There was no question of the settlement compromising Mrs Bayless’s injury claim since the offer would be construed as having settled the claim that had then been made.

12.2

Further, the second action would not have been struck out under the principles in Henderson v. Henderson given that Mrs Bayless acted in good faith; was not aware of her own psychiatric injury at the time of accepting the Part 36 offer; and the new action was not oppressive.

ANALYSIS

13.

In view of the concession that acceptance of the Part 36 offer was not effective to settle Mrs Bayless’s first claim, the strike-out application was bound to fail:

13.1

First, any argument that the purported settlement compromised Mrs Bayley’s personal injury claim necessarily fails.

13.2

Secondly, there was, on this analysis, no earlier settlement that could lead the court to invoke the rule in Henderson v. Henderson.

14.

Ms Mauladad is right to observe that the failure to seek approval of this settlement put Mrs Bayless and her children at risk since the 2019 settlement was not valid. Subject to any estoppel argument, the Trust would be as entitled as the claimants to resile from the 2019 settlement: Drinkall v. Whitwood [2003] EWCA Civ 1547, [2004] 1 W.L.R. 462; Revill v. Damiani [2019] EWHC 2630 (QB).

15.

While such criticism is properly made, one might think that the Trust’s own solicitors are in something of a glass house. The Trust has paid out £340,000 plus costs in settlement of a claim without obtaining a good discharge. It is elementary that one does not pay sums in settlement of a claim brought by or on behalf of children or protected parties without first requiring such claimants to obtain the court’s approval. It is no answer to say that the Trust’s lawyers assumed that that had been done. Indeed, any application for approval of this pre-issue settlement required the issue of a Part 8 claim pursuant to r.21.10(2). Such procedure would of course have required the service of proceedings and notice of the date for the approval hearing upon the Trust. While Mrs Bayless and her children were put at unnecessary risk that the Trust might withdraw the offer, the Trust was equally put at risk:

15.1

First, the Trust faces the risk that the claimants might seek to resile from their earlier acceptance of the Part 36 offer.

15.2

Secondly, even if the parties agree to abide by the terms of their earlier settlement, the youngest claimant remains a child and the settlement can only now be made binding upon obtaining the court’s approval. Such approval will have to be sought on the basis of the 2023 value of the child’s dependency claim which will not necessarily be the sum that was agreed in 2019.

16.

I do not therefore accept that the lack of approval was something known only to Mrs Bayless’s lawyers or for which they alone are responsible. It should have been clear on the face of the Trust’s lawyers’ own files that the 2019 settlement had not been approved by the court. Accordingly, on the material that was available to the Trust upon proper investigation, this was always a hopeless application to strike-out Mrs Bayless’s claim.

17.

Even if the 2019 settlement had been approved by the court, I am not in any event satisfied that the Trust reasonably sought to strike-out Mrs Bayless’s personal injury claim.
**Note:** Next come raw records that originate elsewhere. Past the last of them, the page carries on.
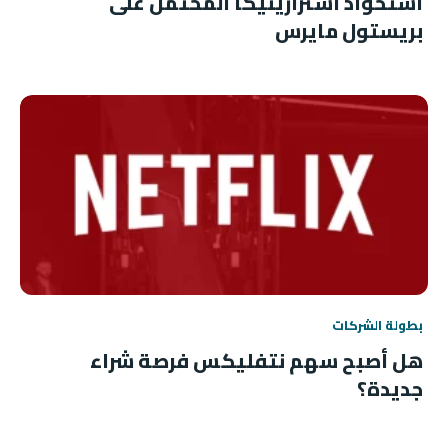
استحواذ أسترازينيكا المحتمل على
بريستول مايرس
بطولة الشركات
هل أصبح سهم نتفليكس فرصة شراء
جديدة؟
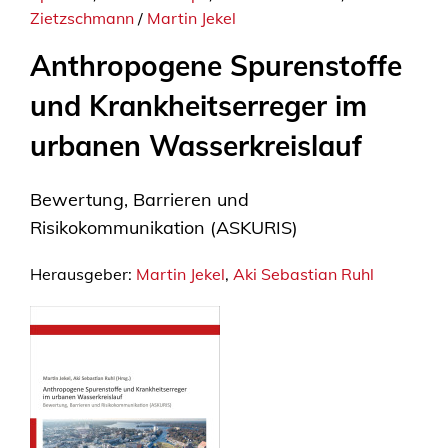
Zietzschmann
/
Martin Jekel
Anthropogene Spurenstoffe
und Krankheitserreger im
urbanen Wasserkreislauf
Bewertung, Barrieren und
Risikokommunikation (ASKURIS)
Herausgeber:
Martin Jekel
,
Aki Sebastian Ruhl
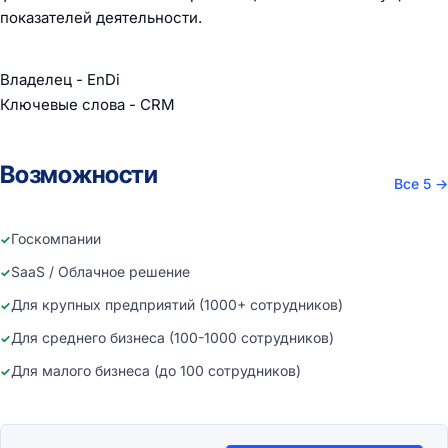
показателей деятельности.
Владелец - EnDi
Ключевые слова - CRM
Возможности
Все 5
→
Госкомпании
SaaS / Облачное решение
Для крупных предприятий (1000+ сотрудников)
Для среднего бизнеса (100-1000 сотрудников)
Для малого бизнеса (до 100 сотрудников)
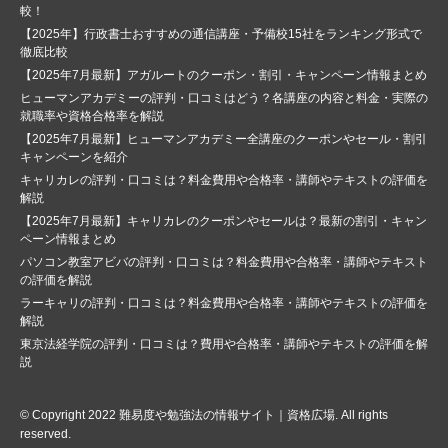
較！
【2025年】行政書士おすすめの通信講座・予備校15社をランキング形式で
徹底比較
【2025年7月最新】アガルートのクーポン・割引・キャンペーン情報まとめ
ヒューマンアカデミーの評判・口コミはどう？各講座の内容と料金・実際の
就職率や資格合格率を解説
【2025年7月最新】ヒューマンアカデミー全講座のクーポンやセール・割引
キャンペーンを紹介
キャリカレの評判・口コミは？料金費用や合格率・講師やテキストの評価を
解説
【2025年7月最新】キャリカレのクーポンやセールは？最新の割引・キャン
ペーン情報まとめ
パソコン教室アビバの評判・口コミは？料金費用や合格率・講師やテキスト
の評価を解説
ラーキャリの評判・口コミは？料金費用や合格率・講師やテキストの評価を
解説
東京法経学院の評判・口コミは？費用や合格率・講師やテキストの評価を解
説
© Copyright 2022
難易度や勉強法の情報サイト｜資格広場
. All rights
reserved.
Taking the matter shortly given that the application has been withdrawn:

17.1

Claim compromised by the settlement: On the proper construction of the intended settlement, the parties compromised the claims that had been advanced in the pre-action correspondence and schedule of loss. No personal injury claim was asserted by Mrs Bayless in the 2018 letter of claim or the 2019 schedule of loss.

17.2

Henderson v. Henderson abuse:

a)

There is a heavy burden on defendants seeking to strike out a second claim on the basis of Henderson v. Henderson abuse. It must be shown that it would be “oppressive” or “manifestly unfair” to allow the second action to proceed: Johnson v. Gore Wood & Co. Ltd [2002] 2 A.C. 1, at p.60; Michael Wilson & Partners v. Sinclair [2017] EWCA Civ 3, [2017] 1 W.L.R. 2646, at [100]. Findings of abuse will be rare: Johnson, at p.31; In Re. Norris [2001] 1 W.L.R. 1388, HL, at [26]; and Michael Wilson, at [48].

b)

It was never likely that the court would strike-out a personal injury claim that, on the evidence before the court, Mrs Bayless was not aware of at the time of the 2019 settlement in circumstances where the Trust, without complaint, was in any event to face claims for psychiatric injury from other secondary victims of its clinical negligence.

18.

For these reasons, I conclude that the Trust withdrew an application that it ought to have realised, on proper investigation, was always liable to be dismissed. In doing so it has put Mrs Bayless to unnecessary cost and it should now pay her costs on the standard basis.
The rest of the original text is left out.